El toro de Osborne y el Hostal Juli
Lo bueno de conducir al anochecer por la N-I es que nadie deslumbra con los faros. Pocos coches pasan ante uno de los 90 toros de Osborne que quedan en España (frente a los 500 de antaño). Antes de llegar a Calzada de Bureba (16 habitantes), el morlaco anticipa otra antigua mole de ladrillo: el Hostal Juli, iluminado por unos neones que, desde lejos, le hacen parecer otra cosa. Unos parroquianos juegan a los dardos y otros prueban suerte en la tragaperras antes de cenar.
El camionero portugués José Carneiro, de 66 años, bebe café, solitario, en la barra. “No sé cómo sobrevive este negocio, llevo 15 años en el pueblo y aquí ya no hay nadie”, confiesa. El parroquiano explica que Casa Juli lo regentó, durante un largo tiempo, un tal Antonio y después de tres años clausurado lo recuperó una familia rumana venida desde Madrid.
Los hosteleros declinan hablar, pero otro cliente habitual, Rubén Rodríguez, de 44 años, bromea con ellos y celebra los precios: “Junto a la autovía es mucho más caro y hay más ladrones”. Todo suma para abrazar el menú: generoso salpicón, proverbiales huevos fritos con patatas y beicon o pollo asado y postre y bebida por 13 euros: “Estamos como en casa, por la nacional hay menos tráfico o va gente sin prisa”. Él duerme en el vehículo pese a la oferta de camas. “No entiendo por qué hay tan poca gente”, lamenta en un comedor con 12 mesas y 50 sillas casi vacías.
Noche en el hostal Pancorbo
Brilla la luna, pero hay bullicio en el hostal Pancorbo. Este sitio, en uno de los últimos pueblos antes de cambiar Castilla por Euskadi, era parada obligatoria cuando no había autovía. La afluencia se ha reducido, pero sigue rodeado de convoyes. Beatriz Alenda y Erika Hoyo, madre e hija de 51 y 21 años, respectivamente, organizan las reservas tras un grueso mostrador de madera. Ellas utilizan la N-I cuando marchan hacia Burgos: “Vamos más cómodas y no hay tráfico”. La joven calcula la recaudación y la adulta apunta la llamada de Ibrahim pidiendo cobijo. Noche y desayuno, 57 euros.

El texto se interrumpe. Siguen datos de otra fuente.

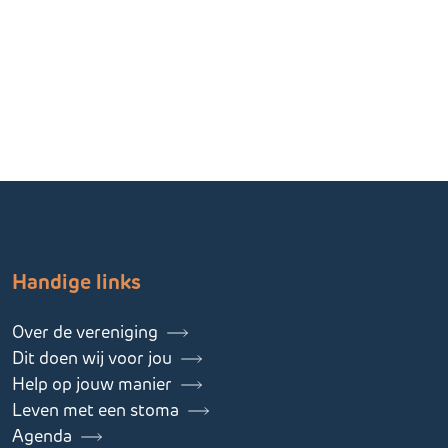
Handige links
Over de vereniging
Dit doen wij voor jou
Help op jouw manier
Leven met een stoma
Agenda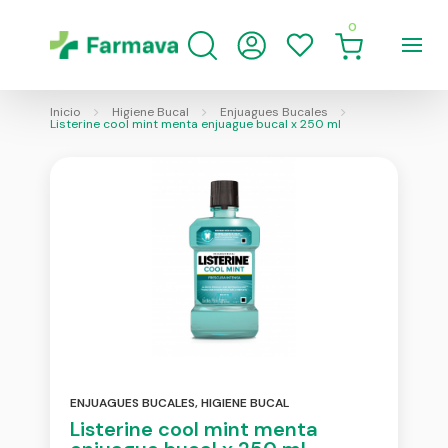
0
Inicio
Higiene Bucal
Enjuagues Bucales
Listerine cool mint menta enjuague bucal x 250 ml
ENJUAGUES BUCALES
,
HIGIENE BUCAL
Listerine cool mint menta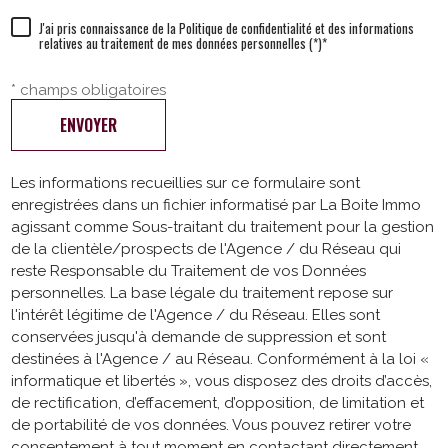
J'ai pris connaissance de la Politique de confidentialité et des informations
relatives au traitement de mes données personnelles (*)*
* champs obligatoires
ENVOYER
Les informations recueillies sur ce formulaire sont
enregistrées dans un fichier informatisé par La Boite Immo
agissant comme Sous-traitant du traitement pour la gestion
de la clientèle/prospects de l'Agence / du Réseau qui
reste Responsable du Traitement de vos Données
personnelles. La base légale du traitement repose sur
l'intérêt légitime de l'Agence / du Réseau. Elles sont
conservées jusqu'à demande de suppression et sont
destinées à l'Agence / au Réseau. Conformément à la loi «
informatique et libertés », vous disposez des droits d’accès,
de rectification, d’effacement, d’opposition, de limitation et
de portabilité de vos données. Vous pouvez retirer votre
consentement à tout moment en contactant directement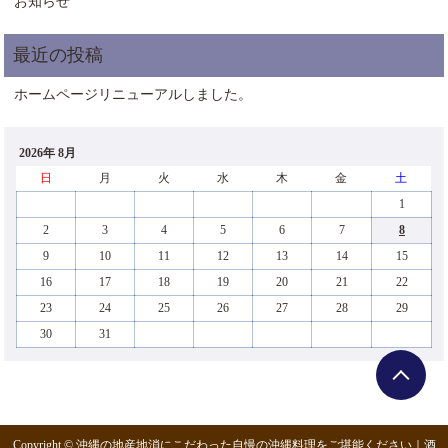
お知らせ
ホームページリニューアルしました。
2026年 8月
日
月
火
水
木
金
土
1
2
3
4
5
6
7
8
9
10
11
12
13
14
15
16
17
18
19
20
21
22
23
24
25
26
27
28
29
30
31
Copyright © 沖縄の地産地消にこだわった自慢の沖縄料理をご堪能ください｜酒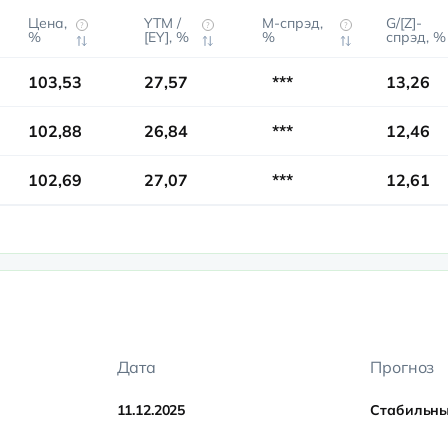
Цена,
YTM /
М-спрэд,
G/[Z]-
?
?
?
%
[EY], %
%
спрэд, %
103,53
27,57
***
13,26
102,88
26,84
***
12,46
102,69
27,07
***
12,61
Дата
Прогноз
11.12.2025
Стабильн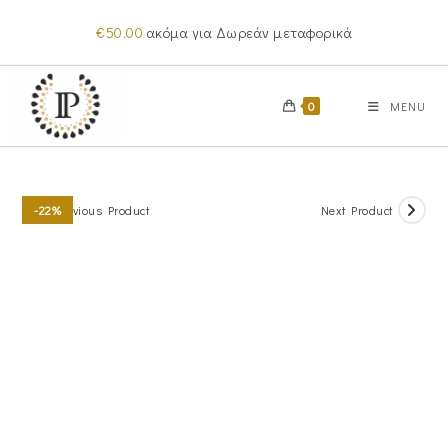
Skip
€
50.00
ακόμα για Δωρεάν μεταφορικά
to
content
0
MENU
Previous Product
Next Product
-22%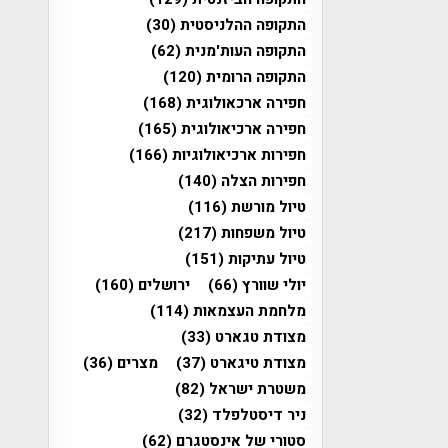
התקופה ההלניסטית
(30)
התקופה העות'מנית
(62)
התקופה הרומית
(120)
חפירה ארכאולוגית
(168)
חפירה ארכיאולוגית
(165)
חפירות ארכיאולוגיות
(166)
חפירות הצלה
(140)
טיול מורשת
(116)
טיול משפחות
(217)
טיול עתיקות
(151)
יולי שוורץ
(66)
ירושלים
(160)
מלחמת העצמאות
(114)
מצודת טגארט
(33)
מצודת טיגארט
(37)
מצרים
(36)
משטרת ישראל
(82)
ניר דיסטלפלד
(32)
סטורי של אינסטגרם
(62)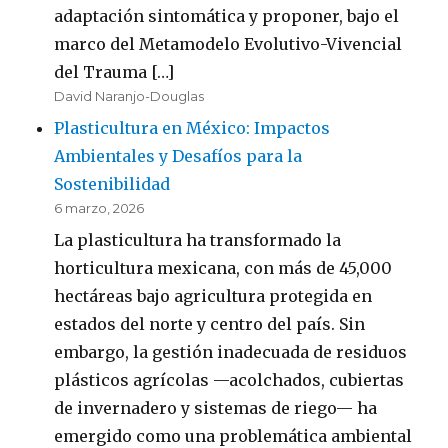
adaptación sintomática y proponer, bajo el
marco del Metamodelo Evolutivo-Vivencial
del Trauma […]
David Naranjo-Douglas
Plasticultura en México: Impactos
Ambientales y Desafíos para la
Sostenibilidad
6 marzo, 2026
La plasticultura ha transformado la
horticultura mexicana, con más de 45,000
hectáreas bajo agricultura protegida en
estados del norte y centro del país. Sin
embargo, la gestión inadecuada de residuos
plásticos agrícolas —acolchados, cubiertas
de invernadero y sistemas de riego— ha
emergido como una problemática ambiental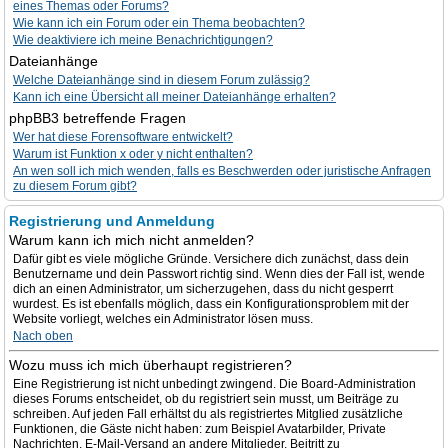
eines Themas oder Forums?
Wie kann ich ein Forum oder ein Thema beobachten?
Wie deaktiviere ich meine Benachrichtigungen?
Dateianhänge
Welche Dateianhänge sind in diesem Forum zulässig?
Kann ich eine Übersicht all meiner Dateianhänge erhalten?
phpBB3 betreffende Fragen
Wer hat diese Forensoftware entwickelt?
Warum ist Funktion x oder y nicht enthalten?
An wen soll ich mich wenden, falls es Beschwerden oder juristische Anfragen
zu diesem Forum gibt?
Registrierung und Anmeldung
Warum kann ich mich nicht anmelden?
Dafür gibt es viele mögliche Gründe. Versichere dich zunächst, dass dein
Benutzername und dein Passwort richtig sind. Wenn dies der Fall ist, wende
dich an einen Administrator, um sicherzugehen, dass du nicht gesperrt
wurdest. Es ist ebenfalls möglich, dass ein Konfigurationsproblem mit der
Website vorliegt, welches ein Administrator lösen muss.
Nach oben
Wozu muss ich mich überhaupt registrieren?
Eine Registrierung ist nicht unbedingt zwingend. Die Board-Administration
dieses Forums entscheidet, ob du registriert sein musst, um Beiträge zu
schreiben. Auf jeden Fall erhältst du als registriertes Mitglied zusätzliche
Funktionen, die Gäste nicht haben: zum Beispiel Avatarbilder, Private
Nachrichten, E-Mail-Versand an andere Mitglieder, Beitritt zu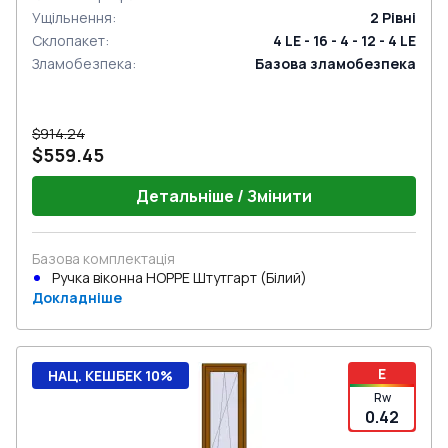
Ущільнення
:
2
Рівні
Склопакет
:
4 LE - 16 - 4 - 12 - 4 LE
Зламобезпека
:
Базова зламобезпека
$914.24
$559.45
Детальніше / Змінити
Базова комплектація
Ручка віконна HOPPE Штутгарт (Білий)
Докладніше
E
НАЦ. КЕШБЕК 10%
Rw
0.42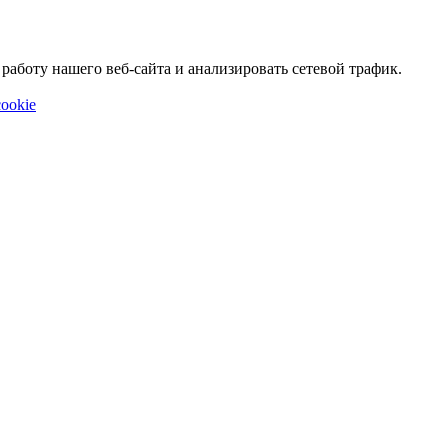
аботу нашего веб-сайта и анализировать сетевой трафик.
ookie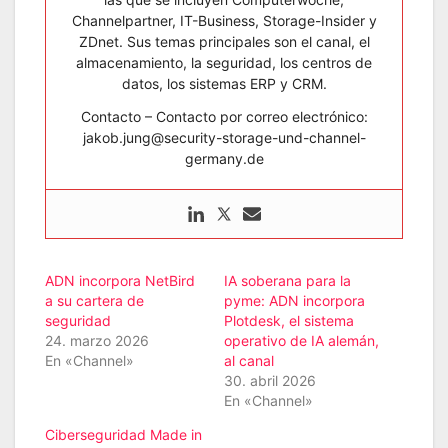
Channelpartner, IT-Business, Storage-Insider y
ZDnet. Sus temas principales son el canal, el
almacenamiento, la seguridad, los centros de
datos, los sistemas ERP y CRM.
Contacto – Contacto por correo electrónico:
jakob.jung@security-storage-und-channel-
germany.de
ADN incorpora NetBird
IA soberana para la
a su cartera de
pyme: ADN incorpora
seguridad
Plotdesk, el sistema
24. marzo 2026
operativo de IA alemán,
En «Channel»
al canal
30. abril 2026
En «Channel»
Ciberseguridad Made in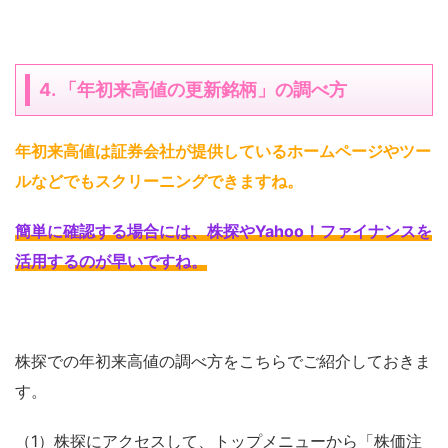
4. 「年初来高値の更新銘柄」の調べ方
年初来高値は証券会社が提供しているホームページやツー
ルなどでもスクリーニングできますね
。
簡単に確認する場合には、株探やYahoo！ファイナンスを
活用するのが早いですね
。
株探での年初来高値の調べ方をこちらでご紹介しておきま
す。
（1）株探にアクセスして、トップメニューから「株価注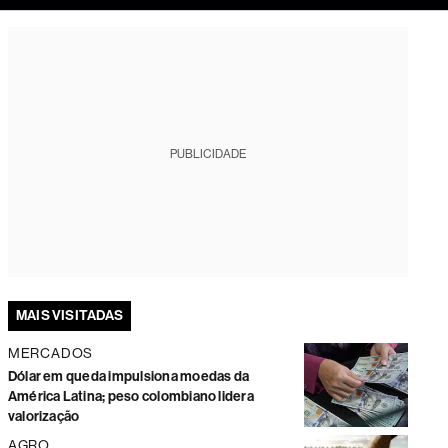
tura
PUBLICIDADE
MAIS VISITADAS
MERCADOS
Dólar em queda impulsiona moedas da
América Latina; peso colombiano lidera
valorização
AGRO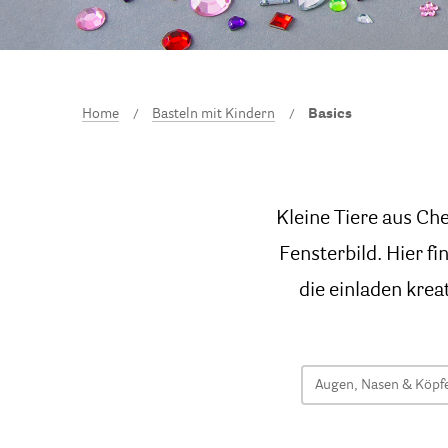
Home
Basteln mit Kindern
Basics
Kleine Tiere aus C
Fensterbild. Hier f
die einladen krea
Augen, Nasen & Köpf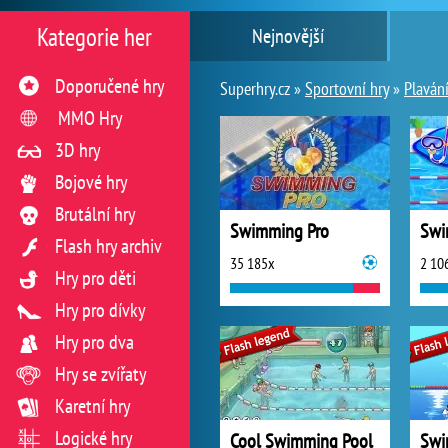
Kategorie her
Nejnovější
Doporučené hry
Superhry.cz »
Sportovní hry
»
Plaván
MMO Hry
3D hry
Bojové hry
Brutální hry
Swimming Pro
Swi
Flash hry archiv
35 185x
2 10
Hry pro děti
Hry pro dívky
Hry pro dva
Hry se zvířaty
Karetní hry
Logické hry
Cool Swimming Pool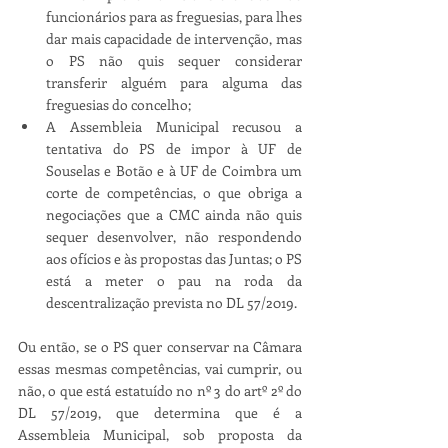
funcionários para as freguesias, para lhes 
dar mais capacidade de intervenção, mas 
o PS não quis sequer considerar 
transferir alguém para alguma das 
freguesias do concelho;
A Assembleia Municipal recusou a 
tentativa do PS de impor à UF de 
Souselas e Botão e à UF de Coimbra um 
corte de competências, o que obriga a 
negociações que a CMC ainda não quis 
sequer desenvolver, não respondendo 
aos ofícios e às propostas das Juntas; o PS 
está a meter o pau na roda da 
descentralização prevista no DL 57/2019. 
Ou então, se o PS quer conservar na Câmara 
essas mesmas competências, vai cumprir, ou 
não, o que está estatuído no nº 3 do artº 2º do 
DL 57/2019, que determina que é a 
Assembleia Municipal, sob proposta da 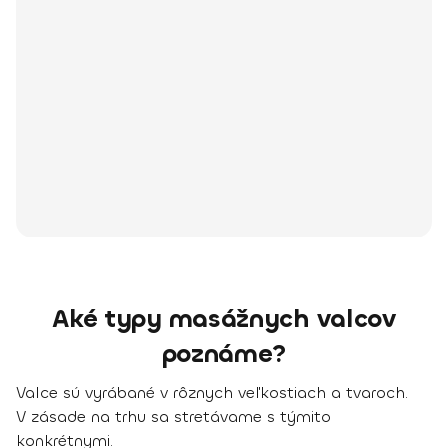
Aké typy masážnych valcov
poznáme?
Valce sú vyrábané v rôznych veľkostiach a tvaroch.
V zásade na trhu sa stretávame s týmito
konkrétnymi.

Aquí duermen tanto migrantes marroquíes rumbo a casa en un camino de pocas pero vitales escalas, como parejitas prestas a unos días entre la naturaleza o viajeros que dormían allí cuando no había A-1 y no cambian de hábitos así como así. La gasolinera sucumbió, pero no los menús copiosos. La habitación, entre largos pasillos de madera y cuadros de patos, incluye baño, mesa con silla, cómoda, armario, radiador y televisión, lujos escasos de rendimiento asegurado cuando vence el cansancio y viene Morfeo entre algún silbido de los cercanos trenes.
Los últimos románticos de la N-I
Amanece en la cafetería bulliciosa. Trabajadores de la zona se mezclan con la familia de Mario y Susana Coelho, de 42 y 47 años, respectivamente, gallego y portuguesa afincados en Suiza con dos hijas. “Llevamos 20 años parando aquí, nuestra familia siempre lo hacía cuando venía por la nacional”, explican. Vuelan los desayunos antes de más volante.
Quedan pocos kilómetros para concluir la N-I en Miranda de Ebro y aparece el bar El Molino, con el rótulo en árabe y todo. Allí almuerzan los holandeses Thomas y Marleen Roth, de 67 y 55 años, enamorados de esa tortilla de patata disfrutada con café verano tras verano. “El firme está bien, no hay gran diferencia con la autovía, es bonito y vamos haciendo paradas”, argumentan con el estómago contento. Apuntan hacia Portugal, donde se conocieron hace 10 años. La N-I les permite disfrutar tranquilamente de Burgos sin más compañía que las ondas de calor que escupe el asfalto al abandonar el verdor escarpado del norte hacia la amarillenta meseta. El paisaje y los hábitos cambian, pero la vida resiste para aquellos a quienes esa carretera supone algo más que una vía secundaria.